REQUIRED ACTION: Look for the string "Defragmenter" in the material below. Copy every line where you find it.
________________
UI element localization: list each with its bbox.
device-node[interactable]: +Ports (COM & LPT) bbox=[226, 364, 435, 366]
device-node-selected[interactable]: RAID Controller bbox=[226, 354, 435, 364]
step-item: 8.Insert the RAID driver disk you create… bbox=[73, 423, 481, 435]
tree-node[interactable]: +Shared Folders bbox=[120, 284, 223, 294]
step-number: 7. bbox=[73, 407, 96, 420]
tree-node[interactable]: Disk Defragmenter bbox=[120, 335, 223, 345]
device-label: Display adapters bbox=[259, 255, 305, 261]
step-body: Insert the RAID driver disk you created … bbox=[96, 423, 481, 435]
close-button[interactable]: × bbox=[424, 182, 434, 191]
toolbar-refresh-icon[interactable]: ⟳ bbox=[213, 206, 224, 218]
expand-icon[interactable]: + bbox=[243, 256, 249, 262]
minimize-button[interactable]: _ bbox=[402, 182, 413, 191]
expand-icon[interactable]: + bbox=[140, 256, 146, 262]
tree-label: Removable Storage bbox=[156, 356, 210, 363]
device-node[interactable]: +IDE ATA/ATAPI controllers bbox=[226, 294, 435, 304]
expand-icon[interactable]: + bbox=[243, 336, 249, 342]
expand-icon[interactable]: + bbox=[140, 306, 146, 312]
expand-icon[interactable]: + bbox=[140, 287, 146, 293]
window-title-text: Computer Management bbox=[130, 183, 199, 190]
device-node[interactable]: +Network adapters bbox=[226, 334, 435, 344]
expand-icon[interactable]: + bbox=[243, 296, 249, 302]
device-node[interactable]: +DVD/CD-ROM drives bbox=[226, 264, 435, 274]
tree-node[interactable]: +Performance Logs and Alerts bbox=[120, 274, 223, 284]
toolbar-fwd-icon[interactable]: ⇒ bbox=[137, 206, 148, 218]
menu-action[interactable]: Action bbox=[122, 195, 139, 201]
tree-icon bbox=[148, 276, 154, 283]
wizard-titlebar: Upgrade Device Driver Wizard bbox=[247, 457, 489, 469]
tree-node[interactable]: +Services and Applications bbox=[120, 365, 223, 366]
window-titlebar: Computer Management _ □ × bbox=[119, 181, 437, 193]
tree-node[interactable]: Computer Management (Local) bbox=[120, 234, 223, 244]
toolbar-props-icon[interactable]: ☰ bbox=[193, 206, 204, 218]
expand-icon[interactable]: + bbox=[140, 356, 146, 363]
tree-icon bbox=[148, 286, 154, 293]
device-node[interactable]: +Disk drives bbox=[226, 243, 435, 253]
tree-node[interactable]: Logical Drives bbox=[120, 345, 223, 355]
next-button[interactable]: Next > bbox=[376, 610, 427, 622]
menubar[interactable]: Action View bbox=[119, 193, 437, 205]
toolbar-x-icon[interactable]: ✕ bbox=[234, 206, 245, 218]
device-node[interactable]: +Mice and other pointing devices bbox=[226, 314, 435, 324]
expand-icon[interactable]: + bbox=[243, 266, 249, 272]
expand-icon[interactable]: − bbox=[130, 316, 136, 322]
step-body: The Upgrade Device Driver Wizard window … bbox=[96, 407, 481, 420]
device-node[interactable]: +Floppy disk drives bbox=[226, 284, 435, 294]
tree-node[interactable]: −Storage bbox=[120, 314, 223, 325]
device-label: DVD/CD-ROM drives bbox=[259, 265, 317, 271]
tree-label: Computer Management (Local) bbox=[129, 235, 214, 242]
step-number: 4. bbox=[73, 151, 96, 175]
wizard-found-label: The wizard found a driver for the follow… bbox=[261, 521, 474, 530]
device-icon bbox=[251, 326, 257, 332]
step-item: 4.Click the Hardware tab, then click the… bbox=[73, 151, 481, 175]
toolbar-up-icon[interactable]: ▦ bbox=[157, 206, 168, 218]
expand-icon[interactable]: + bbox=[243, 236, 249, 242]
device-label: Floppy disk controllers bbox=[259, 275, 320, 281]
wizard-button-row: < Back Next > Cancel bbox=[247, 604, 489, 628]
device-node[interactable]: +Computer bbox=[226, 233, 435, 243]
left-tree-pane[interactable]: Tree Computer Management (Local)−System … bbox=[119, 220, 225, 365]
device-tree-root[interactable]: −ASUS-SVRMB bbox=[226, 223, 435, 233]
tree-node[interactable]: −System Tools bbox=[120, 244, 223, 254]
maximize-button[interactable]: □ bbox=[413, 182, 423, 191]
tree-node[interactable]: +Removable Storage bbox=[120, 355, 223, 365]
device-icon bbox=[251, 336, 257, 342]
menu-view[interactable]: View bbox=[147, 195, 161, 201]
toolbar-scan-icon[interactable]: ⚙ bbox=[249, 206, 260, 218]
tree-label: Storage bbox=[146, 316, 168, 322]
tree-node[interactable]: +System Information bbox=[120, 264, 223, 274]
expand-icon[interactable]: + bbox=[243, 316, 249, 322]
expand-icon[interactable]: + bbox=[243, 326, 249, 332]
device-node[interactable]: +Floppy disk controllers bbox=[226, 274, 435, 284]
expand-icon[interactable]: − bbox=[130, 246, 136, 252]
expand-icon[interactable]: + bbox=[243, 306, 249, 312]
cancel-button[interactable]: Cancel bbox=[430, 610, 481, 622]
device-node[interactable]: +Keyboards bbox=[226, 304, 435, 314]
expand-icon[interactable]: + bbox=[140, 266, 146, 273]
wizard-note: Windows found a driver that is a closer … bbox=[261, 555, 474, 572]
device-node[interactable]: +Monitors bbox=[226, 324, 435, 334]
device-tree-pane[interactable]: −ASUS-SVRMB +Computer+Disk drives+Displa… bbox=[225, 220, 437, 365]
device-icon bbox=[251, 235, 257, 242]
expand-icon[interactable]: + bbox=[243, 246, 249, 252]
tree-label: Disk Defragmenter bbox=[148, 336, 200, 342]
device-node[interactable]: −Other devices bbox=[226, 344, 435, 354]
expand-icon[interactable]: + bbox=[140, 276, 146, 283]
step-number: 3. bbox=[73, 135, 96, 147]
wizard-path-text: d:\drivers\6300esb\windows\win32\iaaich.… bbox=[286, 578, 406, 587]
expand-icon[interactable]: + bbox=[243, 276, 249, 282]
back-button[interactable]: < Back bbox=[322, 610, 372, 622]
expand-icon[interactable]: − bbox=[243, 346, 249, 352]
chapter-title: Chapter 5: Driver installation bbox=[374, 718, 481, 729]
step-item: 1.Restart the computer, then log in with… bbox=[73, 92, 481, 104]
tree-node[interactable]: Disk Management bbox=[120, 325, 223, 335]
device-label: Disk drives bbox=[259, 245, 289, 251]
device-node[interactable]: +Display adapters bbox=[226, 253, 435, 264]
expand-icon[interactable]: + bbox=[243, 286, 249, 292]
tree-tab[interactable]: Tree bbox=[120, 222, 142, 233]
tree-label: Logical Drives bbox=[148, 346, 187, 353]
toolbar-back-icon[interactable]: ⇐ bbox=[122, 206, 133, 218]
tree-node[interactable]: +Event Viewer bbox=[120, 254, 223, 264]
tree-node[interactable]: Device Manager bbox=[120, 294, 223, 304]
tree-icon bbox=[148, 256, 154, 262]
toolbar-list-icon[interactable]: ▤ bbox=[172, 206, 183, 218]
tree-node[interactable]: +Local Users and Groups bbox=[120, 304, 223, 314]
________________
EXPECTED OUTPUT:
tree-node[interactable]: Disk Defragmenter bbox=[120, 335, 223, 345]
tree-label: Disk Defragmenter bbox=[148, 336, 200, 342]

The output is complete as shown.